I finally made a good batch of fermented pickles.
Sadly the first batch I tried to make ended up getting moldy. Many people would just tell you to scrape it off and eat it anyway. I'm not about to do that with my health problems. I can't even eat a mushroom, I'm not about to try something that might have even small bits of mycotoxins in it.
But batch number two was totally clear. I haven't tasted them yet. I'm still working on my kohlrabi pickles (which are much easier to make).
I've been drinking milk kefir for a while now, but I decided to see what water kefir tasted like. Well it turns out I'm not a big fan. To be honest I probably wouldn't be a big fan of milk kefir all by itself, but I drink it in a morning fruit smoothie, and it really tastes good like that. But the water kefir tasted too much like vinegar to me. And too sweet. You would think tart and sweet would be good together, but to me the flavors just didn't work. So I've abandoned that.
I did learn something interesting from it though. I tried fermenting the middle jar with tap water. I knew filtered water wouldn't work as there aren't enough minerals in it to keep the bacteria alive. Some people say tap water doesn't work well because of the chlorine in the water. If it were just chlorine I could leave it on the counter to evaporate for 24 hours. But our water system uses chloramine which does not evaporate. The kefir made with bottled spring water worked just fine and smelled decent. The one made with the tap water smelled vile, like it was rotting. Ewwwww! I tried to revive it for a week by using good spring water on it and it never recovered. The symbiotic culture was damaged.
All I could think was if it was so obviously bad for the culture on my counter top, what in the world was it doing to my gut bacteria. I'd been drinking filtered water since my doctor told me to last fall, but I was still cooking with regular tap water. If I had chlorine in my tap water it would be fine as it would evaporate as I cooked and I'd be fine, but not with my tap water. So now I'm using filtered water for most of my cooking too.

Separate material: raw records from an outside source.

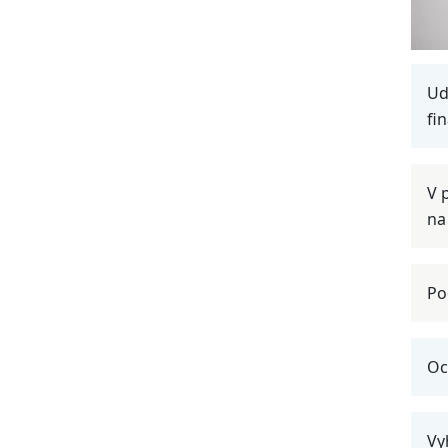
Ud
fi
V 
na
Po
Oc
Vy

All this and so much more leads me to be amazed at the irony of our current state of how we keep ourselves healthy. We poison our water so we won't get sick. We kill our parasites to keep us healthy, even though they are being found to help regulate our immune system especially as infants and in utero. We throw antibiotics at diseases to keep us healthy, and they kill off our precious gut bacteria. So instead of the chance of dying quickly from an infection, instead we die slowly from heart disease, diabetes, cancer, and auto immune diseases. Yesterday I was reading an article that was saying they discovered a bacteria that prevents us from getting type 1 diabetes. And this article is hardly unique. We are finding that our bacterial health is our health. Our physical health and even our mental health. Jeff Leach of the American Gut Project thinks that eating fermented foods isn't the trick to improving our gut, but eating a more varied source of food for our microbiome. And lots of it. Thank goodness I have a garden to eat from.